Lies. Damned Lies and statistics. The genius of this ubiquitous statement is that it can be applied to anything. Most surely football. There was a certain masochistic glee from Jose Mourinho last season when pondering the statistic that Barcelona-a team his Inter had just knocked out of the Champions league at the semi-final stage-completed five hundred and forty eight passes to Inter’s sixty seven.
Barca managed to win the game but lost the tie on aggregate. Mourinho called it his greatest loss. Based on my stat award idea then, in this game, the superb discipline of Estabian Cambiassio would be worth less than Sergio Busquets merely prompting Barca forward. Static sports such as Baseball and NFL are made for stats.
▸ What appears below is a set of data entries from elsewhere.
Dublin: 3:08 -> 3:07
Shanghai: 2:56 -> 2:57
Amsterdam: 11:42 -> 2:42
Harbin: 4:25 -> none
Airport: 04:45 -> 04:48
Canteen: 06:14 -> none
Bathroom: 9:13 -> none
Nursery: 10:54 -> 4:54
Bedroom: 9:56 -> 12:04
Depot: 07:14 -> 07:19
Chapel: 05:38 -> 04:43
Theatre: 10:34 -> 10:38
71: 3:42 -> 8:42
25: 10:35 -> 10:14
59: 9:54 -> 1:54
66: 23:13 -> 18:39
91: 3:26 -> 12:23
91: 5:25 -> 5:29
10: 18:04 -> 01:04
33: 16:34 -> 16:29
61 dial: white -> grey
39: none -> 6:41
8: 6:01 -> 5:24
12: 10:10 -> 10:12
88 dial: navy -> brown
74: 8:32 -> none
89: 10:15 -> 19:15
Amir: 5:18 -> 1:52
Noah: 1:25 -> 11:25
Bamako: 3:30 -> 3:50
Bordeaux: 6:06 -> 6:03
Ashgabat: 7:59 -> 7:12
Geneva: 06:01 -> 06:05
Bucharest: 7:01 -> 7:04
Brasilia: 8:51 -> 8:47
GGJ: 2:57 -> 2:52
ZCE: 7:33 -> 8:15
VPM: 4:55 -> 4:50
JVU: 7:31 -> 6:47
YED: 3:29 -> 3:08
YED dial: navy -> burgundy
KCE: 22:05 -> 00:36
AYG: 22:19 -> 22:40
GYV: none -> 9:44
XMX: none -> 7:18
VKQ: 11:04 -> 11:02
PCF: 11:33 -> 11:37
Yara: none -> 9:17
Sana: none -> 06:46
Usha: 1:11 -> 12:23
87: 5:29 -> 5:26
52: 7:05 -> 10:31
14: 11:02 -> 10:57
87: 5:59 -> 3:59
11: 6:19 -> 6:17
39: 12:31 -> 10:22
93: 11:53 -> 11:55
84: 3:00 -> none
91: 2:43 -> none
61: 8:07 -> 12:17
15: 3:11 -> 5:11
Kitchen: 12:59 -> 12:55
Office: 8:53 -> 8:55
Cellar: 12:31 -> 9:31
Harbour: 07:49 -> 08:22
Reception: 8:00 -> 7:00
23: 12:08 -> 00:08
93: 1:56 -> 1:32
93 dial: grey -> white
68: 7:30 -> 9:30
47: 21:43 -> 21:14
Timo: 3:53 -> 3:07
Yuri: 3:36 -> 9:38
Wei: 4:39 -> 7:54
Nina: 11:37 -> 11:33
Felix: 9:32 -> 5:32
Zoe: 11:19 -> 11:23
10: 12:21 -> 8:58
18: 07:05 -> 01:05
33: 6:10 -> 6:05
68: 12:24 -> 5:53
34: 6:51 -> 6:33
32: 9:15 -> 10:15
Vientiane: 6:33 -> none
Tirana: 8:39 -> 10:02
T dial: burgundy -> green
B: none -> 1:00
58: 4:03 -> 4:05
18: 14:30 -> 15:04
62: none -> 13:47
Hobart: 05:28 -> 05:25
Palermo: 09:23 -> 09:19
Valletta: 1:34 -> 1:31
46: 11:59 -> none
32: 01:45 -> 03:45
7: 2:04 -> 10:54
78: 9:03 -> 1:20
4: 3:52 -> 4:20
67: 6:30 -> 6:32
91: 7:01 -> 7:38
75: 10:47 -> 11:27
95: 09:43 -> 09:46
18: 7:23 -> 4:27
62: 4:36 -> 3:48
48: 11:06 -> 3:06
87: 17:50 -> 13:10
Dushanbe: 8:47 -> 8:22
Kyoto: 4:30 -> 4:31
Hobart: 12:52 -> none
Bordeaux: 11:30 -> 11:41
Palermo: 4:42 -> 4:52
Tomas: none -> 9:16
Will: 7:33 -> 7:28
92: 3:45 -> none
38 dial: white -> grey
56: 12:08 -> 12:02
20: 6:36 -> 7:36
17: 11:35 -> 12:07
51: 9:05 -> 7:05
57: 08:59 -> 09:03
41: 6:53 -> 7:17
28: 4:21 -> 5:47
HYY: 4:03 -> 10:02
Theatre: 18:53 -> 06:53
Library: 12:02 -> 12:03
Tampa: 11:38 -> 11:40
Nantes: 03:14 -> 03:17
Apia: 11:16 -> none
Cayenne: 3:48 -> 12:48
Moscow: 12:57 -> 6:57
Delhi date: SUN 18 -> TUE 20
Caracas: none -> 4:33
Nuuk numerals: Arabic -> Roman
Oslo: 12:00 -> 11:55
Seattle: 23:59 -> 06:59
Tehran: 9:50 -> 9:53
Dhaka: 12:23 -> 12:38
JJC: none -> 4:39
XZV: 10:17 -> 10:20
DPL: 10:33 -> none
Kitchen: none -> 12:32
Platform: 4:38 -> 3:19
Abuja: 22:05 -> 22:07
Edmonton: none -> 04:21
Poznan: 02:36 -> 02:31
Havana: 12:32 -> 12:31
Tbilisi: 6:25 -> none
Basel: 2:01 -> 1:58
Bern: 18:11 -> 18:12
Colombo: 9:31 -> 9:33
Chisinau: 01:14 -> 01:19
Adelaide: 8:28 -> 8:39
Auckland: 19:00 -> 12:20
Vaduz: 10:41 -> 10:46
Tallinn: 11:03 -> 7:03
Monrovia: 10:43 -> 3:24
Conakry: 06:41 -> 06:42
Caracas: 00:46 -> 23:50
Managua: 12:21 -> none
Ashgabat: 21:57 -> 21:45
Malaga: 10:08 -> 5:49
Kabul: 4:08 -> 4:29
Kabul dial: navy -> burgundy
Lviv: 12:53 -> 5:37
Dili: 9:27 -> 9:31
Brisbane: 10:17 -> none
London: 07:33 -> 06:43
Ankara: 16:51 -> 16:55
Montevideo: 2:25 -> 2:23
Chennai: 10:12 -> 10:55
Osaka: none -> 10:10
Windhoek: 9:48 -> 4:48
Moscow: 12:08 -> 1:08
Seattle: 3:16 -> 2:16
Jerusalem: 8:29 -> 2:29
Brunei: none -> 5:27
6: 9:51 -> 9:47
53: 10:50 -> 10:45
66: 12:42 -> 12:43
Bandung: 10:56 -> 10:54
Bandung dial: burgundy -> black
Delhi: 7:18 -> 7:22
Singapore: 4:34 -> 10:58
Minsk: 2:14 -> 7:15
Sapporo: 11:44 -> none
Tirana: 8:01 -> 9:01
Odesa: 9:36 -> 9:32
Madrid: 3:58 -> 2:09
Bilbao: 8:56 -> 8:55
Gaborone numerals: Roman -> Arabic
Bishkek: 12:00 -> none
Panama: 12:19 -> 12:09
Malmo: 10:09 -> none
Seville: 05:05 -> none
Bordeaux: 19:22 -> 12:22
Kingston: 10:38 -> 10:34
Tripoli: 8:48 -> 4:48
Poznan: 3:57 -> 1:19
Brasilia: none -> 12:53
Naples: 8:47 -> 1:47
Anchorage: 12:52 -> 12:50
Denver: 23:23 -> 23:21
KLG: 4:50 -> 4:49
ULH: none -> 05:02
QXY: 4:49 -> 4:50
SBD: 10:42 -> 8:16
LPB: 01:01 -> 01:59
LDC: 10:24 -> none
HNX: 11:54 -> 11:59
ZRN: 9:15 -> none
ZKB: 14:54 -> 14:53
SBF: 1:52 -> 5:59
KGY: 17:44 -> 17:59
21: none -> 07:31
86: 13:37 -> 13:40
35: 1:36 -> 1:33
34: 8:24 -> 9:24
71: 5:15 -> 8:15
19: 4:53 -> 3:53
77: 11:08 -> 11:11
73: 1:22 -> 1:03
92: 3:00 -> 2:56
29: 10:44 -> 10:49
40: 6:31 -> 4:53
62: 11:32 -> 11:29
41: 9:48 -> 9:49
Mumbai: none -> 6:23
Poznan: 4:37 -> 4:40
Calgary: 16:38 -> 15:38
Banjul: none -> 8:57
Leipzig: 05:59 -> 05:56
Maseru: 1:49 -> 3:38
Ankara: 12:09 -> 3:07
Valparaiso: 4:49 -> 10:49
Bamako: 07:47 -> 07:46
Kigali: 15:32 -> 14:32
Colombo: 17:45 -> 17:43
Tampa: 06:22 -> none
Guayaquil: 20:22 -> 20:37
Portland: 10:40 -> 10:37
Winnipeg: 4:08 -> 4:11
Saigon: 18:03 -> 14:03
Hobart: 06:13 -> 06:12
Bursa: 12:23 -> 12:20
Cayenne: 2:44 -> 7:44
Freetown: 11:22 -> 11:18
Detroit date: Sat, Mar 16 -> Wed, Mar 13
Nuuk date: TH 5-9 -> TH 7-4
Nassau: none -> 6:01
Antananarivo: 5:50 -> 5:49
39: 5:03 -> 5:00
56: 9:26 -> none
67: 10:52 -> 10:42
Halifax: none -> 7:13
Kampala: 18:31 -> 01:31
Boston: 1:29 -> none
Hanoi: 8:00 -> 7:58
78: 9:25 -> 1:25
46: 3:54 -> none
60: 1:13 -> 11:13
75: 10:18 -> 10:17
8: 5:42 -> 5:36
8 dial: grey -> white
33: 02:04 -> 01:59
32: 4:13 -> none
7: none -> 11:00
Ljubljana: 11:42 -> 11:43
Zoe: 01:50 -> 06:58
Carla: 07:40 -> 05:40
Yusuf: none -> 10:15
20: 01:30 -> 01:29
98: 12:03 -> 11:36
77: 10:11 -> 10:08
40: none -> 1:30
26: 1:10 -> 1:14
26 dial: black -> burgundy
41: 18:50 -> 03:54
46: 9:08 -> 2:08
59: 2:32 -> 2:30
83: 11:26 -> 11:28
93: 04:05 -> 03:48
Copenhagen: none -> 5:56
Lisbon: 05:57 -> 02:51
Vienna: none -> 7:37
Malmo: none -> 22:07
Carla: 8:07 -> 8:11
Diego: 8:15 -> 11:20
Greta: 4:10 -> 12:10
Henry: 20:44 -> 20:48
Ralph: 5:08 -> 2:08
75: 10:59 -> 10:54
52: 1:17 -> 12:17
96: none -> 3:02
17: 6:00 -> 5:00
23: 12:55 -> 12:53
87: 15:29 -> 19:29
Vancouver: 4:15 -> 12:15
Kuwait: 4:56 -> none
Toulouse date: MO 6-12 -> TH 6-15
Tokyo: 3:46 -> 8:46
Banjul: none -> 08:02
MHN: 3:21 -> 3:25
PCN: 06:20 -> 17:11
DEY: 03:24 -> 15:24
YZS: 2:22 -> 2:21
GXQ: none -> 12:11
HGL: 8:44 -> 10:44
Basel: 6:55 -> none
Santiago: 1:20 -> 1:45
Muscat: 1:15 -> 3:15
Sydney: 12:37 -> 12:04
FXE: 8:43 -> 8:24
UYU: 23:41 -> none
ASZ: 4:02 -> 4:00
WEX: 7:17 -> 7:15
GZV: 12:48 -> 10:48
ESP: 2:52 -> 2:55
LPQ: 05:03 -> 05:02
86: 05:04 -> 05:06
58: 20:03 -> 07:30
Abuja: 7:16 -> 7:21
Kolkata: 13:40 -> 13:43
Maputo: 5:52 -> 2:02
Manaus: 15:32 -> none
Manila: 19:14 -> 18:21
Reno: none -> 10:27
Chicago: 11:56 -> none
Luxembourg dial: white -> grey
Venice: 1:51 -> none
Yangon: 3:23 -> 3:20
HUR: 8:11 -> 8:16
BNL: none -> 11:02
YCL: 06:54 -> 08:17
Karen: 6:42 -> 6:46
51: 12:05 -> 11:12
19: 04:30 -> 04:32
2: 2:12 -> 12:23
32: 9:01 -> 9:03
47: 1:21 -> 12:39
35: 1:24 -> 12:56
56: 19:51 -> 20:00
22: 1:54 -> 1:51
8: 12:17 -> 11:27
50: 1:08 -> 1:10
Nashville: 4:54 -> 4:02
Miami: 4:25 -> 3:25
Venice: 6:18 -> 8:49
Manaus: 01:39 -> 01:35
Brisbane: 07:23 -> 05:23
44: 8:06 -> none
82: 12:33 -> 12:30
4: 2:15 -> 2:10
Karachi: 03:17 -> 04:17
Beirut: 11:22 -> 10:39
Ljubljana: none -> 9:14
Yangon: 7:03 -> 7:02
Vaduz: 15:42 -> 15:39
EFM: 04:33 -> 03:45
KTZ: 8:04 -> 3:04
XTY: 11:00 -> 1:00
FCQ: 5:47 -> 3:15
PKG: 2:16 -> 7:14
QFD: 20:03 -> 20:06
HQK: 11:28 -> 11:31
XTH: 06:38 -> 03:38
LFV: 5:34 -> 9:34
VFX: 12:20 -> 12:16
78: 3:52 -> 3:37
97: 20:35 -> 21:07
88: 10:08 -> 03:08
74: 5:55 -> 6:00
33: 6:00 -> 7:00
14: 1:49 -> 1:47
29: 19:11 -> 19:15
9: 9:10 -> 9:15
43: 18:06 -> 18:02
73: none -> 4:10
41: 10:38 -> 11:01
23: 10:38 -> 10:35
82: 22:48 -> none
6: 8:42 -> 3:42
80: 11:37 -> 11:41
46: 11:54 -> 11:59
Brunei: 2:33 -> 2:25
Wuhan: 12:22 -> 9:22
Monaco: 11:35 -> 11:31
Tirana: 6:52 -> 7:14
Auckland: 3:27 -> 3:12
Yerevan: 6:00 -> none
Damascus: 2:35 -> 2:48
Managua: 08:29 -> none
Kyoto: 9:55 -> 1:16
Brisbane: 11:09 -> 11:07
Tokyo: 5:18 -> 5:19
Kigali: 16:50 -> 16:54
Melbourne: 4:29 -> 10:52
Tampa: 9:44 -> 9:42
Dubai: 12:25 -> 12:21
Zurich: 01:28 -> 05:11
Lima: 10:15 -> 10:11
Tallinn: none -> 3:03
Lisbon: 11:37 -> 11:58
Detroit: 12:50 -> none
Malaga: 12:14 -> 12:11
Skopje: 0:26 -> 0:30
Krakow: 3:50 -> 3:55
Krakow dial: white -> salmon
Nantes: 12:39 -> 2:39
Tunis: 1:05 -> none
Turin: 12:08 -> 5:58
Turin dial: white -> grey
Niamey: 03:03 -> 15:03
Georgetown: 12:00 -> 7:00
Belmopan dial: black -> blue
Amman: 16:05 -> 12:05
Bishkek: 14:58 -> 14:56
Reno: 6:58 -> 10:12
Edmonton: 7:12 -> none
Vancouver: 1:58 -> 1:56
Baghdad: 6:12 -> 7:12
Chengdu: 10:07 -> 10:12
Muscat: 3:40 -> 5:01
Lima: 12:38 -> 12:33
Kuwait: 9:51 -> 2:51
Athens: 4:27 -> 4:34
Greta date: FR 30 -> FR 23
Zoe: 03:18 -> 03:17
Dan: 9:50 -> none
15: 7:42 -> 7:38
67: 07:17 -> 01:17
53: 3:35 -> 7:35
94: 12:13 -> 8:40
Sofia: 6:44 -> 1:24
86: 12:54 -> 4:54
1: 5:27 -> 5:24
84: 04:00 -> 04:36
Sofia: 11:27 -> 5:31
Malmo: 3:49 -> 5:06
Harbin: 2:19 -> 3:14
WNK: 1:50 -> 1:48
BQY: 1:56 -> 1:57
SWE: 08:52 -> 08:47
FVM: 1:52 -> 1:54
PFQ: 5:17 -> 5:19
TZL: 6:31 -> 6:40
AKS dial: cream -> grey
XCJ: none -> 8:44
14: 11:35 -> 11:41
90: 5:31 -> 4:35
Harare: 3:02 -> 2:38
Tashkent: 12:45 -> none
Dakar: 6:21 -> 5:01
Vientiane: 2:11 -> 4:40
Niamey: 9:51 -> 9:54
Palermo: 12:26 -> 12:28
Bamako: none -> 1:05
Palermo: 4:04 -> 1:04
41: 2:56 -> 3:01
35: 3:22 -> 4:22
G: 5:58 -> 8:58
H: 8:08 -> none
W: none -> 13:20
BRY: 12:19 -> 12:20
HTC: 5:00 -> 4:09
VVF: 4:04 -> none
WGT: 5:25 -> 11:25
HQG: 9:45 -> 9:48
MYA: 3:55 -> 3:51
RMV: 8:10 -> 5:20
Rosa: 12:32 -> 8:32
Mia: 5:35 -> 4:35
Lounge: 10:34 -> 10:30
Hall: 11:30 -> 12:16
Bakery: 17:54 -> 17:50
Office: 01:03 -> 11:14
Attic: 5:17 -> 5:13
The fluidity and ever changing nature of football make it difficult to grind it into mere numbers. It must also be noted that FIFA in particular cannot be relied upon to get rankings right as anyone who follows their world rankings could testify.
The stats of course cannot tell the whole story. But they can tell a hell of a lot. We do not need stats to realise that Paul Scholes rarely gives the ball away or that Michael Essien covers a lot of ground but it does help crystallize the enormity of what the modern greats can achieve. If awards like the Ballon d’Or could not conceivably be based on stats, then more of them are needed in ink and on television to better appreciate the interceptions of Michael Carrick or the blocks of Vincent Kompany. there are a number of good websites that help in this but they are still mostly for the die-hards.
Stats need to be common. Your average twelve year old should be able to tell you Michel Arteta’s pass completion rate or the average amount of Vidic clearances. By highlighting this more. By making stats like this universal, the more mundane arts of football can get the appreciation it deserves.